This article by Matt McManus (@MattPolProff) recently published at Quillette made me remember H.L.A. Hart’s theory of law and the problems derived from the open texture of language, a concept borrowed by him from Friedrich Waismann, an Austrian Mathematician and philosopher of the Vienna Circle. Many authors would rather distinguish “open texture” from vagueness: being the latter a proper linguistic matter, the former is related to the dynamic of the experience. As Kyle Wallace summarized the problem: “certain expressions are open textured simply because there is always the possibility that in some new experience we may be uncertain whether or not the new expression is applicable.”

However, Brian Bix, in his “H.L.A. Hart and the ‘open texture’ of language,” argues that, despite the concept of “open texture” being a loan from Waismann’s philosophy, the use gave to the term by Hart is not derogatory at all. With respect to Hart’s point of view, the “open texture” of the law is rather an advantage, since it endows the judges with a discretionary power to adjust the text of the law to the changing experience.

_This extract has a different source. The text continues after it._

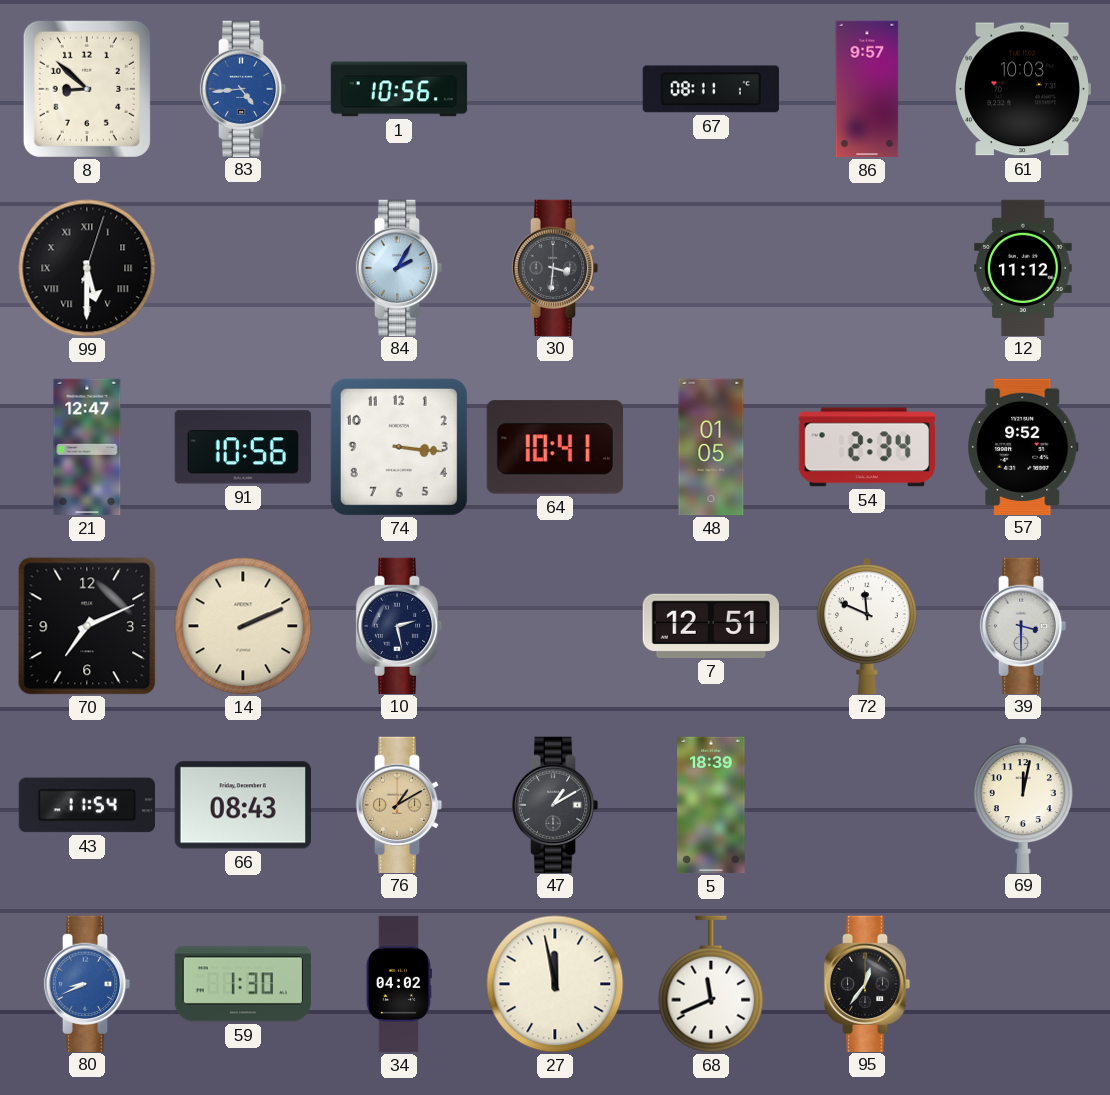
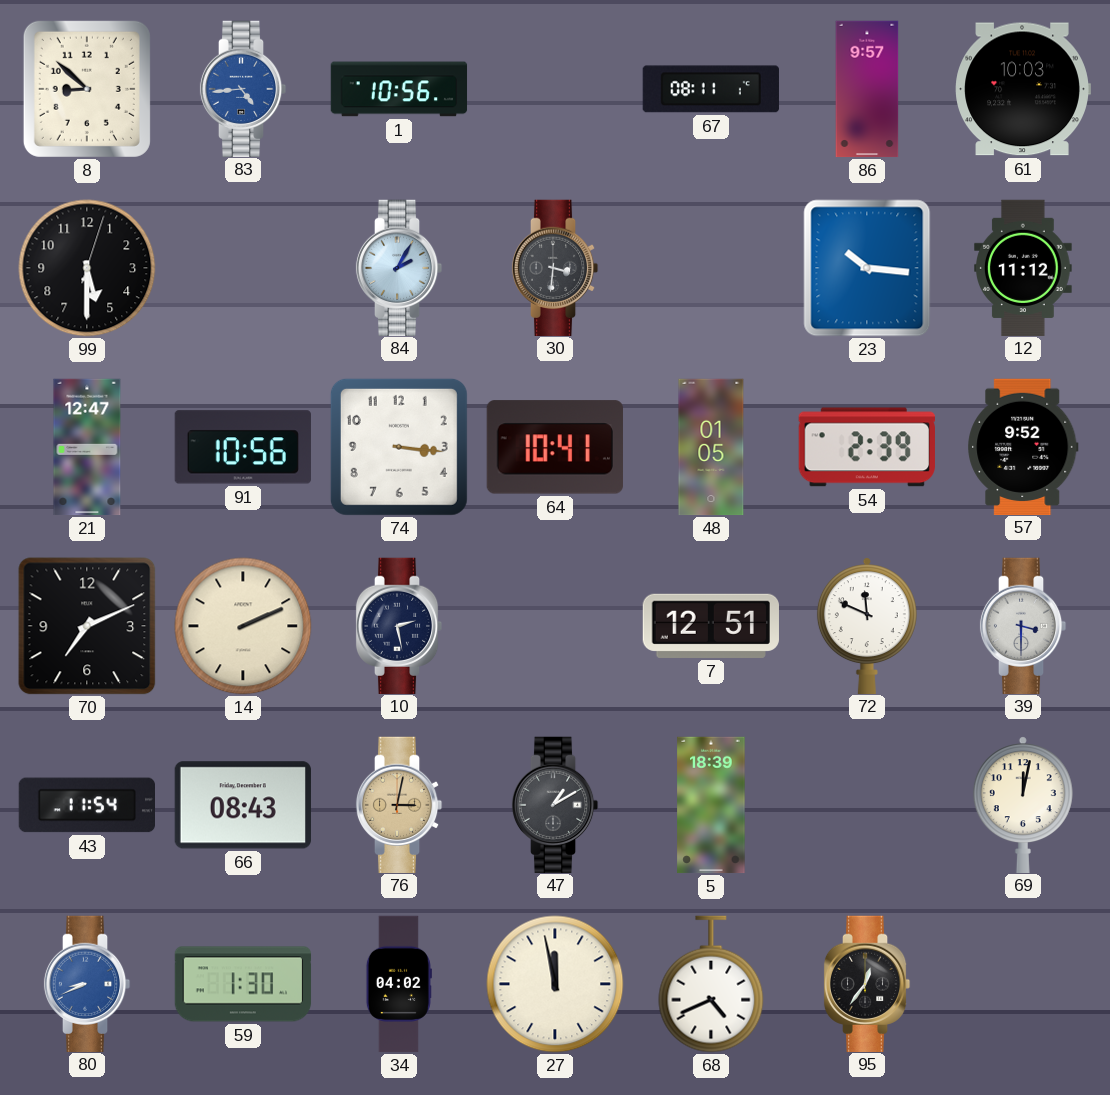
99 numerals: Roman -> Arabic
23: none -> 10:16
54: 2:34 -> 2:39
76: 1:10 -> 3:02
68: 11:41 -> 4:41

Concerning individual liberty, the laudatory qualification of the open texture of the law made by Hart and Bix might be shared by the jurists of the Common Law tradition, but it hardly would be accepted by anyone from the Civil Law System. According to the former, every discretionary power enabled to the judges helps to prevent the political power from menacing individual liberties, while, following the latter, the written word of the law, passed by a legislative assembly according to constitutional proceedings, is the main guarantee of individual rights.

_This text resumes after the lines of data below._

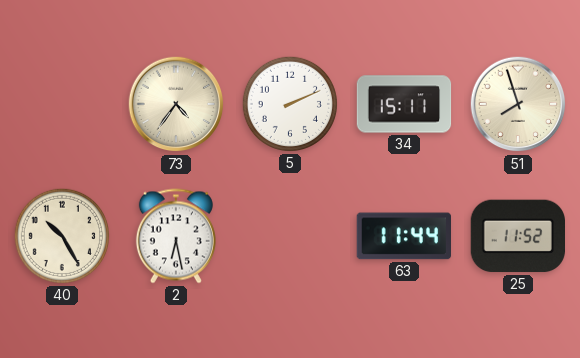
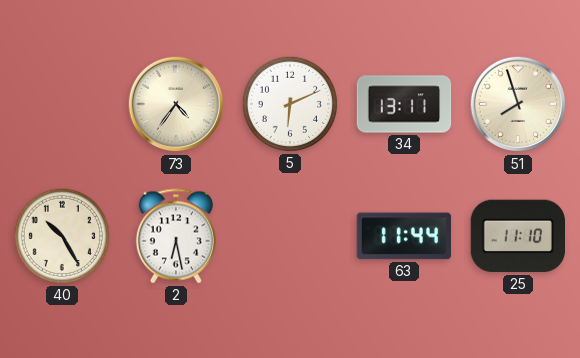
5: 2:11 -> 6:11
34: 15:11 -> 13:11
25: 11:52 -> 11:10
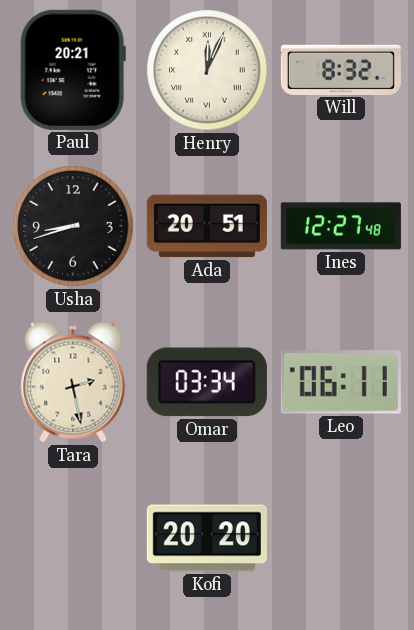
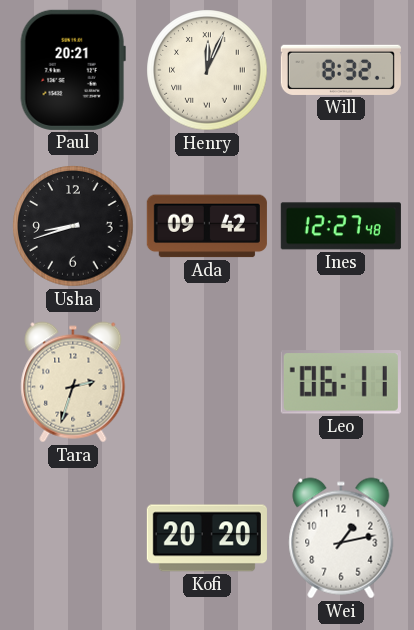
Ada: 20:51 -> 09:42
Tara: 2:28 -> 2:33
Omar: 03:34 -> none
Wei: none -> 1:13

But the subject of the open texture of the language of the law acquires a new dimension when it is related to the coordination problem derived from the limits to knowledge in society. As it was distinguished by F. A. Hayek in the last chapter of Sensory Order, we could talk about two types of limits to knowledge: the relative and the absolute. The relative limit to knowledge depends upon the sharpness of our instruments used to gather information, whereas the absolute limit to knowledge is sealed by the increasing degrees of abstraction that constitute every classification system. Since every new experience demands the rearrangement of the current system of classification we use to order our perception of reality, the description of this feedback process requires a supplementary system of classification of a higher level of complexity. The progress of the subject of knowledge into higher levels of abstraction reaches an unconquerable limit when he is tasked with the full study of himself.

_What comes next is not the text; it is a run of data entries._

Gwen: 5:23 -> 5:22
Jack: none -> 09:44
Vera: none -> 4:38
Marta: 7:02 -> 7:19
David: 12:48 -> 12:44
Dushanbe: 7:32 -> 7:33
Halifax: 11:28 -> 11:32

Thus, we could ascertain that the judiciary function would be enough to fulfill the problems that could arise from the open texture of law, since the judge pronounces the content of the law not in general terms, but in concrete definitions in order to solve a case. In this labour, the judge not only applies the positive law, but he might “discover” abstract principles that become relevant in order to the given new experiences that begot the controversy over the content of the law he is due to solve. This function of “immanent critique” of the positive law by the judiciary system is well discussed by F. A. Hayek in the fifth chapter of his Law, Legislation and Liberty. Since the judiciary function solves in every concrete case the coordination problem derived from the fragmentation of knowledge in society, the open texture of the law does not make it opaque to the citizens.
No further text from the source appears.